Egypt’s cautious optimism was also visible in an interview with President Hosni Mubarak in the Gulf newspaper Al Ittihad published Tuesday.

“We have to deal with the Israeli prime minister in a new way” in order to relaunch the peace process, Mubarak said. “Sharon will be re-elected and we must speak to him, because it would be inopportune to stay quiet…. We have some contacts but we have to intensify them to explain better to [Sharon] the situation and its seriousness…. His attitude could develop, the elections could open up a new chance to relaunch the peace process and put an end to the violence.”

El Baz, who has been Mubarak’s chief foreign policy advisor for two decades and was a senior adviser to Anwar Sadat before that, said the majority of Israelis and Palestinians favor a peaceful solution. He said the current “radicalization” on both sides was “temporary” and that moderation would rebound if the peace process can be put back on track.

El Baz praised Britain for its efforts to encourage Palestinian reforms, but he said the Bush administration should become more engaged in Israeli-Palestinian diplomacy, especially with the prospect of a war in Iraq looming.

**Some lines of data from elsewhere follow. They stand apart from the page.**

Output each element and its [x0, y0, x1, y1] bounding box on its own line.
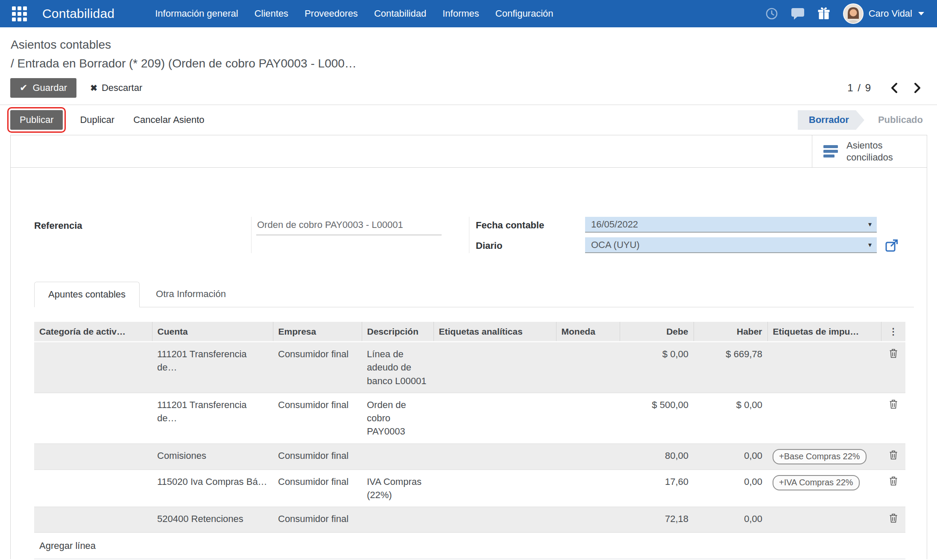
cell-analytic-tags[interactable] [433, 393, 556, 443]
cell-description[interactable] [362, 507, 433, 532]
col-account[interactable]: Cuenta [152, 322, 273, 342]
accounting-date-field[interactable]: 16/05/2022 ▾ [585, 217, 877, 233]
nav-item-informes[interactable]: Informes [442, 8, 479, 19]
cell-tax-tags[interactable] [767, 507, 881, 532]
column-options-kebab-icon[interactable]: ⋮ [881, 322, 905, 342]
table-row[interactable]: Comisiones Consumidor final 80,00 0,00 +… [34, 443, 905, 470]
cell-asset-category[interactable] [34, 443, 152, 470]
cell-debit[interactable]: 72,18 [620, 507, 694, 532]
cell-debit[interactable]: 17,60 [620, 470, 694, 507]
cell-currency[interactable] [556, 470, 620, 507]
cell-description[interactable]: Línea de adeudo de banco L00001 [362, 342, 433, 393]
nav-item-informacion-general[interactable]: Información general [155, 8, 238, 19]
activities-clock-icon[interactable] [765, 7, 778, 20]
pager-next-icon[interactable] [913, 82, 922, 94]
col-asset-category[interactable]: Categoría de activ… [34, 322, 152, 342]
nav-item-proveedores[interactable]: Proveedores [305, 8, 358, 19]
table-row[interactable]: 115020 Iva Compras Bá… Consumidor final … [34, 470, 905, 507]
cell-description[interactable]: IVA Compras (22%) [362, 470, 433, 507]
cell-credit[interactable]: 0,00 [694, 443, 767, 470]
nav-item-clientes[interactable]: Clientes [255, 8, 288, 19]
table-row[interactable]: 111201 Transferencia de… Consumidor fina… [34, 342, 905, 393]
tax-tag-pill[interactable]: +Base Compras 22% [773, 449, 867, 464]
col-analytic-tags[interactable]: Etiquetas analíticas [433, 322, 556, 342]
cell-credit[interactable]: 0,00 [694, 507, 767, 532]
messages-chat-icon[interactable] [791, 7, 805, 20]
pager-previous-icon[interactable] [890, 82, 899, 94]
cell-analytic-tags[interactable] [433, 507, 556, 532]
tax-tag-pill[interactable]: +IVA Compras 22% [773, 475, 860, 490]
table-row[interactable]: 111201 Transferencia de… Consumidor fina… [34, 393, 905, 443]
discard-button[interactable]: ✖ Descartar [88, 82, 145, 94]
cell-analytic-tags[interactable] [433, 470, 556, 507]
delete-row-trash-icon[interactable] [889, 513, 898, 527]
app-brand[interactable]: Contabilidad [42, 6, 114, 21]
cell-company[interactable]: Consumidor final [273, 470, 362, 507]
state-draft[interactable]: Borrador [798, 110, 864, 130]
cell-asset-category[interactable] [34, 393, 152, 443]
tab-apuntes-contables[interactable]: Apuntes contables [34, 282, 140, 307]
cell-asset-category[interactable] [34, 342, 152, 393]
cell-account[interactable]: 111201 Transferencia de… [152, 393, 273, 443]
delete-row-trash-icon[interactable] [889, 476, 898, 490]
post-button[interactable]: Publicar [10, 110, 63, 130]
state-posted[interactable]: Publicado [864, 110, 927, 130]
delete-row-trash-icon[interactable] [889, 399, 898, 413]
cell-debit[interactable]: $ 0,00 [620, 342, 694, 393]
save-button[interactable]: ✔ Guardar [10, 78, 76, 98]
journal-field[interactable]: OCA (UYU) ▾ [585, 237, 877, 253]
cell-company[interactable]: Consumidor final [273, 393, 362, 443]
cell-account[interactable]: 115020 Iva Compras Bá… [152, 470, 273, 507]
col-tax-tags[interactable]: Etiquetas de impu… [767, 322, 881, 342]
col-currency[interactable]: Moneda [556, 322, 620, 342]
cell-asset-category[interactable] [34, 470, 152, 507]
cell-tax-tags[interactable]: +IVA Compras 22% [767, 470, 881, 507]
journal-items-table: Categoría de activ… Cuenta Empresa Descr… [34, 322, 905, 559]
cell-account[interactable]: Comisiones [152, 443, 273, 470]
reference-input[interactable] [256, 218, 442, 235]
cell-credit[interactable]: 0,00 [694, 470, 767, 507]
cell-description[interactable]: Orden de cobro PAY0003 [362, 393, 433, 443]
col-credit[interactable]: Haber [694, 322, 767, 342]
cell-company[interactable]: Consumidor final [273, 342, 362, 393]
col-company[interactable]: Empresa [273, 322, 362, 342]
nav-item-configuracion[interactable]: Configuración [495, 8, 553, 19]
cell-currency[interactable] [556, 443, 620, 470]
reconciled-entries-button[interactable]: Asientos conciliados [812, 135, 927, 167]
accounting-journal-entry-page: Contabilidad Información general Cliente… [0, 0, 937, 560]
gift-icon[interactable] [817, 7, 830, 20]
cell-company[interactable]: Consumidor final [273, 507, 362, 532]
cell-tax-tags[interactable] [767, 393, 881, 443]
cell-description[interactable] [362, 443, 433, 470]
cell-currency[interactable] [556, 393, 620, 443]
breadcrumb-parent[interactable]: Asientos contables [11, 38, 937, 52]
delete-row-trash-icon[interactable] [889, 450, 898, 464]
cell-asset-category[interactable] [34, 507, 152, 532]
cell-account[interactable]: 520400 Retenciones [152, 507, 273, 532]
cell-credit[interactable]: $ 0,00 [694, 393, 767, 443]
form-sheet: Asientos conciliados Referencia Fecha co… [10, 135, 927, 559]
external-link-icon[interactable] [885, 239, 899, 252]
cancel-entry-button[interactable]: Cancelar Asiento [131, 114, 207, 126]
user-menu[interactable]: Caro Vidal [843, 3, 924, 24]
cell-currency[interactable] [556, 507, 620, 532]
nav-item-contabilidad[interactable]: Contabilidad [374, 8, 426, 19]
cell-tax-tags[interactable]: +Base Compras 22% [767, 443, 881, 470]
col-debit[interactable]: Debe [620, 322, 694, 342]
cell-account[interactable]: 111201 Transferencia de… [152, 342, 273, 393]
table-row[interactable]: 520400 Retenciones Consumidor final 72,1… [34, 507, 905, 532]
delete-row-trash-icon[interactable] [889, 348, 898, 362]
add-line-link[interactable]: Agregar línea [34, 532, 905, 559]
cell-tax-tags[interactable] [767, 342, 881, 393]
apps-grid-icon[interactable] [12, 6, 27, 21]
cell-analytic-tags[interactable] [433, 443, 556, 470]
tab-otra-informacion[interactable]: Otra Información [140, 281, 242, 307]
cell-analytic-tags[interactable] [433, 342, 556, 393]
cell-debit[interactable]: $ 500,00 [620, 393, 694, 443]
cell-credit[interactable]: $ 669,78 [694, 342, 767, 393]
cell-currency[interactable] [556, 342, 620, 393]
cell-debit[interactable]: 80,00 [620, 443, 694, 470]
cell-company[interactable]: Consumidor final [273, 443, 362, 470]
col-description[interactable]: Descripción [362, 322, 433, 342]
duplicate-button[interactable]: Duplicar [77, 114, 117, 126]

Winning a cease-fire and renewing Israeli-Palestinian negotiations “would improve the atmosphere” elsewhere in the region, he said, by defusing Arab and Muslim hostility toward the administration’s Iraq policy. “It would enable us to separate the two issues,” he said.

He said that many people in the Middle East had difficulty “understanding” why Washington was so forceful about removing Saddam Hussein.

The forceful stance of the administration leads them to “strange conclusions — [the Americans] want to control the oil fields of the Middle East, they want to topple the regimes…. If you add the Israeli-Palestinian element, people get more confused…. and the hard-liners carry the day.”

He urged Washington to give the weapons inspectors in Iraq more time and warned against the feeling in some American circles that Saddam can be easily toppled.

“This is a big mistake,” he said, adding that any move would have to be “very calculated.” He lamented that the “day after” scenario had not been thought through and could result in “chaos” in the region.

El Baz was in New York as part of a delegation headed by Mubarak’s son and potential successor, Gamal Mubarak. They were to hold meetings with Bush administration officials, lawmakers and Jewish communal leaders to discuss Iraq, the Israeli-Palestinian issue and antisemitism in the Egyptian media.

Last fall, American and Jewish officials criticized Egypt’s airing of a television miniseries, “Horseman Without a Horse,” that was based in part on the century-old antisemitic tract “The Protocols of the Elders of Zion.”

Several voices, including the Anti-Defamation League and Democratic Rep. Jerrold Nadler of New York, even raised the possibility of freezing American aid to Egypt if Cairo did not curtail antisemitic rhetoric in the government-controlled media.

El Baz took the initiative at that time to write three articles in Al Ahram, Egypt’s most influential newspaper, in which he cautioned Egyptians against buying into European antisemitic conspiracy theories and Holocaust denial.

While many observers saw El Baz’s foray as a calculated political move, the veteran envoy insists it was a personal decision prompted by his “worry” that the Israeli-Palestinian conflict was becoming a religious battle rife with anti-Arab and anti-Jewish sentiments.

“I was worried some people in my country could not distinguish anymore between Israeli and Jews,” he said, adding that the criticism he received at home after writing his three articles had been “minimal.”